Elle quitta la cabine pour se rendre dans le bureau un peu plus loin, le laissant seul jusqu’à Paris. L’utilitaire l’attendait à l’aéroport avec son équipe : quatre agents entraînés. Il les dirigeait depuis trois ans. Il n’avait pas de sympathie pour eux mais ils étaient compétents et efficaces, alors il leur laissait croire qu’il était des leurs, un chef autant qu’un ami.

Il regardait le paysage, repassant le plan dans sa tête. Le vol avait eu lieu la veille peu après minuit, le transfert sur les coups de quinze à seize heure. Soit une trentaine d’heures qui s’étaient écoulées.

« Patron, on est arrivés. »

La devanture du coiffeur peinte en rouge ne payait pas de mine. Il restait encore quelques affiches montrant des femmes de couleur aux cheveux lissés. Les volets métalliques étaient relevés, mais la vitrine arborait un panneau à louer. Il entra dans le magasin suivi d’un de ses hommes.

Dans la cave humide et mal éclairée, un homme en sous-vêtements attaché sur une chaise pleurait et suppliait. Il était terrorisé, sentait la peur, la sueur et visiblement avait souillé son caleçon. Aaron le dévisagea sans la moindre émotion, s’adressant à un autre homme debout dans un coin.

« C’est lui ? »

« Ouais... Je vous le laisse, je vais m'en griller une. Quand vous aurez fini, appelez-moi. »

Il attendit que l’homme soit en haut des escaliers avant de parler à M. Boisselot.

« Bonjour Emeric... Je peux vous appeler Emeric ? »

« Oui, je... Pas de problème ! Tout ce que vous voulez ! »

Une amertume envahit Aaron. Une frustration sournoise, comme un manque.

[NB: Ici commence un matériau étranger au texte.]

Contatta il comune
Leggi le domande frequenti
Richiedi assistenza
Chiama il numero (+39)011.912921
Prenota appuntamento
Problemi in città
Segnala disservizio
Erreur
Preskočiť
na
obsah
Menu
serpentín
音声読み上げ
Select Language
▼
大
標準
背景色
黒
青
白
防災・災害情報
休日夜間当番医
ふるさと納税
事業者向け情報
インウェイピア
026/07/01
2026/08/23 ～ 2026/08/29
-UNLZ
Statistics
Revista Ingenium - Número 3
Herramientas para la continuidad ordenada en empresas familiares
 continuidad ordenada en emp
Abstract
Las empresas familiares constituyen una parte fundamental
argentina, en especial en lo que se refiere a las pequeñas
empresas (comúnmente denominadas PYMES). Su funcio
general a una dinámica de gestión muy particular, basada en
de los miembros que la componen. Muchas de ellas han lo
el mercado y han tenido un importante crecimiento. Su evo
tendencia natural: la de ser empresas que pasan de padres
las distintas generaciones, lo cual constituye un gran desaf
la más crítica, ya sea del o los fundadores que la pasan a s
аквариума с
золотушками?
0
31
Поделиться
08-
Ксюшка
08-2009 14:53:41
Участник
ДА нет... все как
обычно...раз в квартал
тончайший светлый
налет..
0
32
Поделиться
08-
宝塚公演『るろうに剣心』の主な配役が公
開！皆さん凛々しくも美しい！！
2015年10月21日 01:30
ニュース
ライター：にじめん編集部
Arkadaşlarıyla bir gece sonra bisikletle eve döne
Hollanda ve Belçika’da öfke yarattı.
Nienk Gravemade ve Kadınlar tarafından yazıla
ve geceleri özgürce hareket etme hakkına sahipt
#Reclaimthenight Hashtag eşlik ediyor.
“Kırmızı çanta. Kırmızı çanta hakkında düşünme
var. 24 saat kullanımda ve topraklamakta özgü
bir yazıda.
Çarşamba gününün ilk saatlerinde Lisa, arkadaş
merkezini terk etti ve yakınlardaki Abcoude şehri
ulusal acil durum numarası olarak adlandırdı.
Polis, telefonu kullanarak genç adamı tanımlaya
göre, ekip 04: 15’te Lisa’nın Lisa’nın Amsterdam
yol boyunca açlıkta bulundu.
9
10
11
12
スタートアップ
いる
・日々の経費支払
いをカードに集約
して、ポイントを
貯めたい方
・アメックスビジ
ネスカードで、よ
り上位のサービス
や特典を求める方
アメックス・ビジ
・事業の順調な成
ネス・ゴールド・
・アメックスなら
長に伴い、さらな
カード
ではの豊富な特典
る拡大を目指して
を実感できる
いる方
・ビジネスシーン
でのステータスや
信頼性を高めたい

Son esprit tourna quelques instants et, finalement, cela lui revint.

« Oui qui ? »

Le prisonnier, le fixait, les pupilles dilatées par la peur, la morve coulant de son nez jusqu’au menton. Aaron répéta :

« Oui qui ? »

« Oui… Monsieur. »

« Voila, vous voyez, si vous restez coopératif, tout va bien se passer. Nous, tout ce qu’on veut c’est savoir à qui vous louez l’appartement du quatrième au 88 de la rue Myrha. »

Emeric le regarda d’un air ahuri et Aaron fit un signe à son collègue qui gifla l'homme si fort qu’il lui fendit la lèvre.

« Attention ! Mon costume… Je reprends Emeric, et je veux que tu sois réactif ! C’est important : le temps est limité. Si tu te trompes, c’est Augustin qui s’occupe de toi. »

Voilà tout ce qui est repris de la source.